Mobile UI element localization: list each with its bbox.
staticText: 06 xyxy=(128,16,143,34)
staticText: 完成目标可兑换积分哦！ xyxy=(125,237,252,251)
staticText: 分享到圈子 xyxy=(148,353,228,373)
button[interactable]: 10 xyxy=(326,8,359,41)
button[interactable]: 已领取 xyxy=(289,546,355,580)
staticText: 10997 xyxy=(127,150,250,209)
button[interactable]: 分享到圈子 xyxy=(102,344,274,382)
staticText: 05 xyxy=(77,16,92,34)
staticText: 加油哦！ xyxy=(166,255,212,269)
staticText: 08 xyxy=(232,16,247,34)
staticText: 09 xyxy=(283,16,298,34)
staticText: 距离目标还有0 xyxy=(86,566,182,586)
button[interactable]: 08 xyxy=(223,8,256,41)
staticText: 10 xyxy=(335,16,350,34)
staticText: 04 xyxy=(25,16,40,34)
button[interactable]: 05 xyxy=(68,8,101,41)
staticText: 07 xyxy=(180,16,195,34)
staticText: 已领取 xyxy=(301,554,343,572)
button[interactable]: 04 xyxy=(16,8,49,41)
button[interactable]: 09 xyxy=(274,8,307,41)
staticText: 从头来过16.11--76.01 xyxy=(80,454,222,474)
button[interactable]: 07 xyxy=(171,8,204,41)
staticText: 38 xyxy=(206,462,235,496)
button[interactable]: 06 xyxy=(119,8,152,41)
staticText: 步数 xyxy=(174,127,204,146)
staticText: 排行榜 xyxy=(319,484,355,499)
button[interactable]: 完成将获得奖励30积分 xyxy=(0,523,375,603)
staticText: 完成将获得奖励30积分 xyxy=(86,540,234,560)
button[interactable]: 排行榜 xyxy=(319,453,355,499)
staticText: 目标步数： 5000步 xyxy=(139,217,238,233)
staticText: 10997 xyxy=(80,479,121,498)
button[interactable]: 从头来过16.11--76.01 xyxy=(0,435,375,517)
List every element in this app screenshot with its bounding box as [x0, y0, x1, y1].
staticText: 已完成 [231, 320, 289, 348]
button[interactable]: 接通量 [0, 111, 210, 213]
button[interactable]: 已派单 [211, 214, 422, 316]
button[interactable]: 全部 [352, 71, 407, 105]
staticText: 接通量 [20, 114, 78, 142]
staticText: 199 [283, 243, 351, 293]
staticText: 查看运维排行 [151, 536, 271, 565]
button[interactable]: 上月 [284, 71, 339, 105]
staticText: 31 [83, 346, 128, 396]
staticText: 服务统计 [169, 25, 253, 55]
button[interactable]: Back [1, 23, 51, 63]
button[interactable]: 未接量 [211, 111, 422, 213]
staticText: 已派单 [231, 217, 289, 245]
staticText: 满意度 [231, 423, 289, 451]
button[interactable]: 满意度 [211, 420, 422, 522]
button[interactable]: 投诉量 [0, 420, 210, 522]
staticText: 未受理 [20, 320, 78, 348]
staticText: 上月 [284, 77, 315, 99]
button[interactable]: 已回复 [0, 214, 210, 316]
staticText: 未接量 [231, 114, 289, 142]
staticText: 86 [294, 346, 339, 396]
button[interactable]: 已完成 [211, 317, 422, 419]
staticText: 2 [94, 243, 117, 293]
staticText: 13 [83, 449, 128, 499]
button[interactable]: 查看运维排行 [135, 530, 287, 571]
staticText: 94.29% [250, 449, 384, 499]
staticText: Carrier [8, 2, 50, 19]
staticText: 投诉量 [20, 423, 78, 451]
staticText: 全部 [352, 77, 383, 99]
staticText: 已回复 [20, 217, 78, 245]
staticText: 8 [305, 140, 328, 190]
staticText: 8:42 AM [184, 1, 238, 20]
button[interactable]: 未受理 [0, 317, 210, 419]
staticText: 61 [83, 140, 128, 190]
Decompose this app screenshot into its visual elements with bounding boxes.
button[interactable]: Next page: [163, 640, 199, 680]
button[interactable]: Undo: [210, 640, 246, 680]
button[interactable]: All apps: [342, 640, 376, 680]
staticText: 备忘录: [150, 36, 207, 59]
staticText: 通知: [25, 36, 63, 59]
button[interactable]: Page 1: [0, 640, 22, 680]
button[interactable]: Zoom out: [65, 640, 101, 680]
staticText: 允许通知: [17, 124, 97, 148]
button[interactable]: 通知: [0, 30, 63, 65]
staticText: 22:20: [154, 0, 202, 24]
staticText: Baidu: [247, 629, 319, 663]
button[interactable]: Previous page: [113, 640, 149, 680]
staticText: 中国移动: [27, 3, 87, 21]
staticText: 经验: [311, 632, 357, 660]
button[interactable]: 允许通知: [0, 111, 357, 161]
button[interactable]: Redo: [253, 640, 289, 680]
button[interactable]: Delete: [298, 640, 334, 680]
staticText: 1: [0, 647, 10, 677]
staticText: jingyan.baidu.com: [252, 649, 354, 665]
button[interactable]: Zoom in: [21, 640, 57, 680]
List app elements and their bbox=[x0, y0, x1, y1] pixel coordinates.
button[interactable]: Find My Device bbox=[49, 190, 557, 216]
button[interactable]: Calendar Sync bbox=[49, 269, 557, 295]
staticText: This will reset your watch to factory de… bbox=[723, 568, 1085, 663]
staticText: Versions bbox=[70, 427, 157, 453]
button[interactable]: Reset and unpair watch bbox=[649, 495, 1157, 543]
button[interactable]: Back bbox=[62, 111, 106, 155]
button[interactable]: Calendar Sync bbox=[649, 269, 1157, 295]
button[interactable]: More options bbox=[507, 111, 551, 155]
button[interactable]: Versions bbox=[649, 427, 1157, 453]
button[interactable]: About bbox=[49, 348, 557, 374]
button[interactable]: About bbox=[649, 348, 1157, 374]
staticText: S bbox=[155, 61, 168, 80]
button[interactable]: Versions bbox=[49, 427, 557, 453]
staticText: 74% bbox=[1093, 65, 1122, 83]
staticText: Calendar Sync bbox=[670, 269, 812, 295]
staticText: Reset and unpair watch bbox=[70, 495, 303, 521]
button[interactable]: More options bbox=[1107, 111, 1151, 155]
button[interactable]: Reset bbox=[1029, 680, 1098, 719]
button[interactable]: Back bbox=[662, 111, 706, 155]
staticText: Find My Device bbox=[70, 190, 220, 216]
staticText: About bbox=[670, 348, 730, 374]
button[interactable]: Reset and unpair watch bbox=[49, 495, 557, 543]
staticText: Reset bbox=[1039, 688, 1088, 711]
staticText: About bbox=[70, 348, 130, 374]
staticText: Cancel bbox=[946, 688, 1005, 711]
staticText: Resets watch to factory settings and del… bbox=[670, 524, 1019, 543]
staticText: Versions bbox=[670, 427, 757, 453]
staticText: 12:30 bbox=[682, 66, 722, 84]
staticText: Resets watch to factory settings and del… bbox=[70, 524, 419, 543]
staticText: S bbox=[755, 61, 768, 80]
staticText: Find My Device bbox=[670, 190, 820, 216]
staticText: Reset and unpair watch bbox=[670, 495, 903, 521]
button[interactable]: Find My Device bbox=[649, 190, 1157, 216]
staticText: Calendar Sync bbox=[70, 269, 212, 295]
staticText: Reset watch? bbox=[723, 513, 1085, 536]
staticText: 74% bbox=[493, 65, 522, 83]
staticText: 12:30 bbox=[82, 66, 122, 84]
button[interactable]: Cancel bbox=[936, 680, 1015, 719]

=-=-=

Take the material above and reproduce it word for word.

Response box -
Mobile UI element localization: list each with its bbox.
staticText: 06 xyxy=(128,16,143,34)
staticText: 完成目标可兑换积分哦！ xyxy=(125,237,252,251)
staticText: 分享到圈子 xyxy=(148,353,228,373)
button[interactable]: 10 xyxy=(326,8,359,41)
button[interactable]: 已领取 xyxy=(289,546,355,580)
staticText: 10997 xyxy=(127,150,250,209)
button[interactable]: 分享到圈子 xyxy=(102,344,274,382)
staticText: 05 xyxy=(77,16,92,34)
staticText: 加油哦！ xyxy=(166,255,212,269)
staticText: 08 xyxy=(232,16,247,34)
staticText: 09 xyxy=(283,16,298,34)
staticText: 距离目标还有0 xyxy=(86,566,182,586)
button[interactable]: 08 xyxy=(223,8,256,41)
staticText: 10 xyxy=(335,16,350,34)
staticText: 04 xyxy=(25,16,40,34)
button[interactable]: 05 xyxy=(68,8,101,41)
staticText: 07 xyxy=(180,16,195,34)
staticText: 已领取 xyxy=(301,554,343,572)
button[interactable]: 04 xyxy=(16,8,49,41)
button[interactable]: 09 xyxy=(274,8,307,41)
staticText: 从头来过16.11--76.01 xyxy=(80,454,222,474)
button[interactable]: 07 xyxy=(171,8,204,41)
staticText: 38 xyxy=(206,462,235,496)
button[interactable]: 06 xyxy=(119,8,152,41)
staticText: 步数 xyxy=(174,127,204,146)
staticText: 排行榜 xyxy=(319,484,355,499)
button[interactable]: 完成将获得奖励30积分 xyxy=(0,523,375,603)
staticText: 完成将获得奖励30积分 xyxy=(86,540,234,560)
button[interactable]: 排行榜 xyxy=(319,453,355,499)
staticText: 目标步数： 5000步 xyxy=(139,217,238,233)
staticText: 10997 xyxy=(80,479,121,498)
button[interactable]: 从头来过16.11--76.01 xyxy=(0,435,375,517)
List every element in this app screenshot with its bounding box as [x0, y0, x1, y1].
staticText: 已完成 [231, 320, 289, 348]
button[interactable]: 接通量 [0, 111, 210, 213]
button[interactable]: 已派单 [211, 214, 422, 316]
button[interactable]: 全部 [352, 71, 407, 105]
staticText: 接通量 [20, 114, 78, 142]
staticText: 199 [283, 243, 351, 293]
staticText: 查看运维排行 [151, 536, 271, 565]
button[interactable]: 上月 [284, 71, 339, 105]
staticText: 31 [83, 346, 128, 396]
staticText: 服务统计 [169, 25, 253, 55]
button[interactable]: Back [1, 23, 51, 63]
button[interactable]: 未接量 [211, 111, 422, 213]
staticText: 已派单 [231, 217, 289, 245]
staticText: 满意度 [231, 423, 289, 451]
button[interactable]: 满意度 [211, 420, 422, 522]
button[interactable]: 投诉量 [0, 420, 210, 522]
staticText: 未受理 [20, 320, 78, 348]
staticText: 上月 [284, 77, 315, 99]
button[interactable]: 已回复 [0, 214, 210, 316]
staticText: 未接量 [231, 114, 289, 142]
staticText: 86 [294, 346, 339, 396]
button[interactable]: 已完成 [211, 317, 422, 419]
staticText: 2 [94, 243, 117, 293]
staticText: 13 [83, 449, 128, 499]
button[interactable]: 查看运维排行 [135, 530, 287, 571]
staticText: 94.29% [250, 449, 384, 499]
staticText: Carrier [8, 2, 50, 19]
staticText: 投诉量 [20, 423, 78, 451]
staticText: 全部 [352, 77, 383, 99]
staticText: 已回复 [20, 217, 78, 245]
staticText: 8 [305, 140, 328, 190]
staticText: 8:42 AM [184, 1, 238, 20]
button[interactable]: 未受理 [0, 317, 210, 419]
staticText: 61 [83, 140, 128, 190]
Decompose this app screenshot into its visual elements with bounding boxes.
button[interactable]: Next page: [163, 640, 199, 680]
button[interactable]: Undo: [210, 640, 246, 680]
button[interactable]: All apps: [342, 640, 376, 680]
staticText: 备忘录: [150, 36, 207, 59]
staticText: 通知: [25, 36, 63, 59]
button[interactable]: Page 1: [0, 640, 22, 680]
button[interactable]: Zoom out: [65, 640, 101, 680]
staticText: 允许通知: [17, 124, 97, 148]
button[interactable]: 通知: [0, 30, 63, 65]
staticText: 22:20: [154, 0, 202, 24]
staticText: Baidu: [247, 629, 319, 663]
button[interactable]: Previous page: [113, 640, 149, 680]
staticText: 中国移动: [27, 3, 87, 21]
staticText: 经验: [311, 632, 357, 660]
button[interactable]: 允许通知: [0, 111, 357, 161]
button[interactable]: Redo: [253, 640, 289, 680]
button[interactable]: Delete: [298, 640, 334, 680]
staticText: 1: [0, 647, 10, 677]
staticText: jingyan.baidu.com: [252, 649, 354, 665]
button[interactable]: Zoom in: [21, 640, 57, 680]
List app elements and their bbox=[x0, y0, x1, y1] pixel coordinates.
button[interactable]: Find My Device bbox=[49, 190, 557, 216]
button[interactable]: Calendar Sync bbox=[49, 269, 557, 295]
staticText: This will reset your watch to factory de… bbox=[723, 568, 1085, 663]
staticText: Versions bbox=[70, 427, 157, 453]
button[interactable]: Reset and unpair watch bbox=[649, 495, 1157, 543]
button[interactable]: Back bbox=[62, 111, 106, 155]
button[interactable]: Calendar Sync bbox=[649, 269, 1157, 295]
button[interactable]: More options bbox=[507, 111, 551, 155]
button[interactable]: Versions bbox=[649, 427, 1157, 453]
button[interactable]: About bbox=[49, 348, 557, 374]
button[interactable]: About bbox=[649, 348, 1157, 374]
staticText: S bbox=[155, 61, 168, 80]
button[interactable]: Versions bbox=[49, 427, 557, 453]
staticText: 74% bbox=[1093, 65, 1122, 83]
staticText: Calendar Sync bbox=[670, 269, 812, 295]
staticText: Reset and unpair watch bbox=[70, 495, 303, 521]
button[interactable]: More options bbox=[1107, 111, 1151, 155]
button[interactable]: Reset bbox=[1029, 680, 1098, 719]
button[interactable]: Back bbox=[662, 111, 706, 155]
staticText: Find My Device bbox=[70, 190, 220, 216]
staticText: About bbox=[670, 348, 730, 374]
button[interactable]: Reset and unpair watch bbox=[49, 495, 557, 543]
staticText: Reset bbox=[1039, 688, 1088, 711]
staticText: About bbox=[70, 348, 130, 374]
staticText: Cancel bbox=[946, 688, 1005, 711]
staticText: Resets watch to factory settings and del… bbox=[670, 524, 1019, 543]
staticText: Versions bbox=[670, 427, 757, 453]
staticText: 12:30 bbox=[682, 66, 722, 84]
staticText: Resets watch to factory settings and del… bbox=[70, 524, 419, 543]
staticText: S bbox=[755, 61, 768, 80]
staticText: Find My Device bbox=[670, 190, 820, 216]
staticText: Reset and unpair watch bbox=[670, 495, 903, 521]
button[interactable]: Find My Device bbox=[649, 190, 1157, 216]
staticText: Calendar Sync bbox=[70, 269, 212, 295]
staticText: Reset watch? bbox=[723, 513, 1085, 536]
staticText: 74% bbox=[493, 65, 522, 83]
staticText: 12:30 bbox=[82, 66, 122, 84]
button[interactable]: Cancel bbox=[936, 680, 1015, 719]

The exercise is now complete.